Iris Pro 5200 vs Iris 5100

phero

Junior Member
Oct 31, 2013
4
0
0
So I'm about to buy a rMBP for college (13" or 15", prefer 13" for size and price), and I'm a bit obsessed about the UI framerates in OSX on the retina macbooks.

Does anyone know if the 128mb eDRAM on the Iris Pro will make a significant difference in the framerates of OSX UI animations like Mission Control or swiping between spaces? With a moderate amount of apps open (browser with a couple of tabs, mail, Word, iTunes).

I've used a 2013 MBA in the past with HD5000 graphics. OSX animations were always buttery smooth, but ofcourse they only had to be rendered at 1440x900.

I just want to be sure that OSX renders smoothly in a typical usage situation on the HD5100 on the 13" retina - or if I should opt for the 15" that has the eDRAM. It really is an important point for me.

Thanks for any input!
 
Last edited:

JAG87

Diamond Member
Jan 3, 2006
3,921
3
76
I don't think it matters if it has the EDRAM or not. The few random places where the OSX UI lags is because the GPU is idle and down clocked. Apple is not going to trigger the GPU into a high power state just to smooth out the few places (like Mission Control) where frame rates suffer.

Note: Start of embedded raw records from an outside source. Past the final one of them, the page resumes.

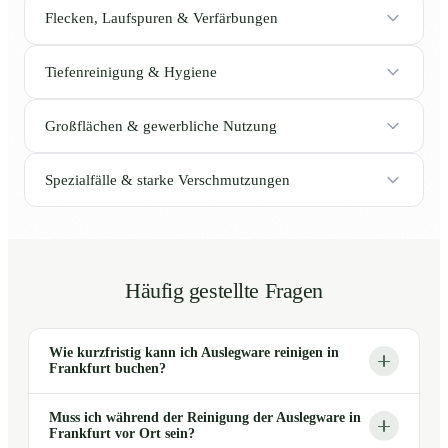
Flecken, Laufspuren & Verfärbungen
Tiefenreinigung & Hygiene
Großflächen & gewerbliche Nutzung
Spezialfälle & starke Verschmutzungen
Häufig gestellte Fragen
Wie kurzfristig kann ich Auslegware reinigen in
Frankfurt buchen?
Muss ich während der Reinigung der Auslegware in
Frankfurt vor Ort sein?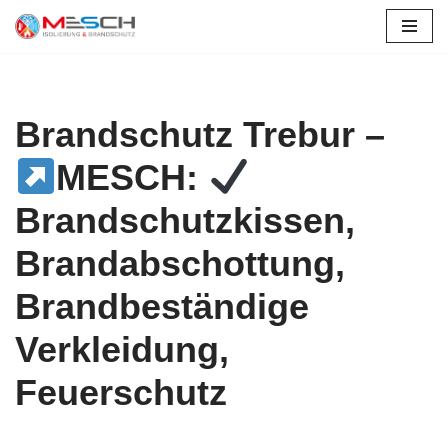
Zum
Inhalt
springen
Brandschutz Trebur –
MESCH:
Brandschutzkissen,
Brandabschottung,
Brandbeständige
Verkleidung,
Feuerschutz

Anyways, I think you're being very picky. I am extremely sensitive to UI frame rate, and the very few scenarios like Mission Control where it lags do not bother me because 99% of the time everything is smooth. Also swiping between spaces does not lag for me (2012 13" rMBP with 10.9).
 

TreVader

Platinum Member
Oct 28, 2013
2,057
2
0
If you're really concerned with framerates on a 4-5 megapixel screen the only real solution is to go dedicated graphics. Unfortunately Apple has refused to add an option to upgrade the 13" or the 15" base models with a geforce gt750m so you're stuck with a $2600 min laptop which ends up being 2900 with taxes.

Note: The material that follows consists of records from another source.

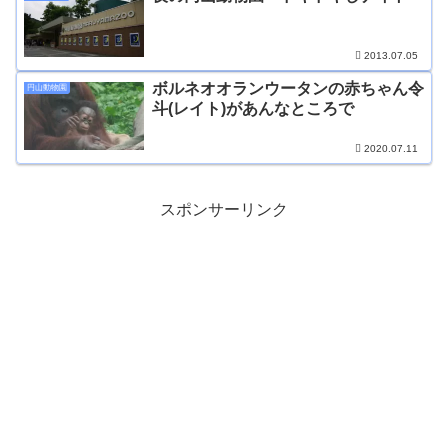
2013.07.05
ボルネオオランウータンの赤ちゃん令
円山動物園
斗(レイト)があんなところで
2020.07.11
スポンサーリンク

However, I don't think the framerates are really anything close to something that would affect performance enough to make it unpleasant to use the 13" or the base 15". But if you must have something that never stutters ever even a bit the only solution is to go big. On a 1.8 megapixel screen it's not that hard to never stutter but when you get to 4x that res it becomes problematic.
 

Smartazz

Diamond Member
Dec 29, 2005
6,128
0
76
Even my HD4000 doesn't really lag. I'd imagine something newer will be fine. Maybe I don't really notice it when someone else would.
 
Last edited:

joshhedge

Senior member
Nov 19, 2011
601
0
0
Even my HD4000 doesn't really lag. I'd imagine something newer will be fine. Maybe I don't really notice it when someone else would.

There is a clear difference between the HD4000 and the 650M, that gap has narrowed somewhat in Mavericks though.